The sepsis test performed on Abionic’s nanofluidic technology based point-of-care abioScope platform offers results in five minutes with a drop of capillary blood for the earliest detection of sepsis, enabling physicians to make critical decisions at the point of need.
The study was designed to establish performance characteristics of the PSP test in the early detection of sepsis. A total of 300 adult ICU patients at high risk of developing sepsis admitted to 14 ICU sites in the UK, France, Italy and Switzerland were enrolled. Bedside measurement of PSP on the abioScope clearly shows correlation with the onset of sepsis. During the study, the majority of patients who developed sepsis already showed high PSP concentration values 24 hours before the diagnosis with current methods.
The complete clinical data is currently in preparation for peer reviewed publication at the beginning of 2020.
Fabien Rebeaud, PhD, chief scientific officer of Abionic, said: “We are extremely proud to announce the successful completion of our pivotal sepsis trial and thank all the people who make this possible. Our study demonstrates that, from a drop of blood and in five minutes sepsis can be identified several dozen of hours upfront than today’s standard of care. This opens tremendous perspectives for the improvement of the diagnosis of sepsis and its timely, optimal clinical management, for the benefit of the patient.”
Abionic is about to launch a multi-centre clinical trial in the U.S with the aim of further establishing the clinical value and to fulfil FDA registration requirements. The first patient in is expected in October 2019.
Prof. Dr. Bruno François, principal investigator of the study from University Hospital Limoges, France, said: "I am deeply convinced of the potential of POCT with adequate sepsis marker that allows to speed up sepsis diagnosis. The PSP test on the abioScope platform is well positioned to achieve that ambitious but important goal."
To improve sepsis management and reduce its burden, in 2017, the World Health Assembly and World Health Organisation adopted a resolution that urged governments and healthcare workers to implement appropriate measures to address sepsis. The resolution determined that sepsis should be considered a medical emergency and that increasing the level of awareness of sepsis is essential.
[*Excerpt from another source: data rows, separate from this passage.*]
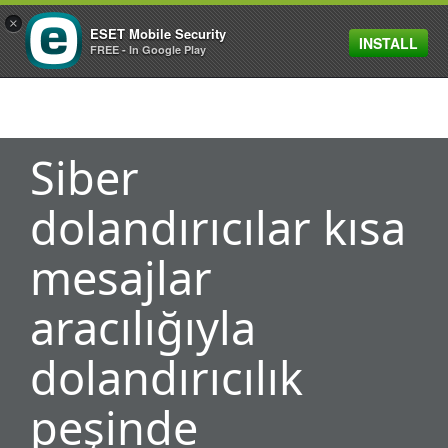
×
ESET Mobile Security
INSTALL
MENU
FREE - In Google Play
Siber
dolandırıcılar kısa
mesajlar
aracılığıyla
dolandırıcılık
peşinde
Dr. Giuseppe Nardi from Rimini Hospital, Italy, who also participated in the study, added: “The burden of sepsis is rising globally and claims up to 9 million lives every year – every three seconds a person dies from sepsis. Abionic’s early sepsis recognition test may tackle this issue and bring a valuable contribution to the improvement of sepsis management.”
Abionic is about to launch a multi-centre clinical trial in the U.S to further establish clinical value and fulfill FDA registration requirements. The first patient in is expected in October 2019.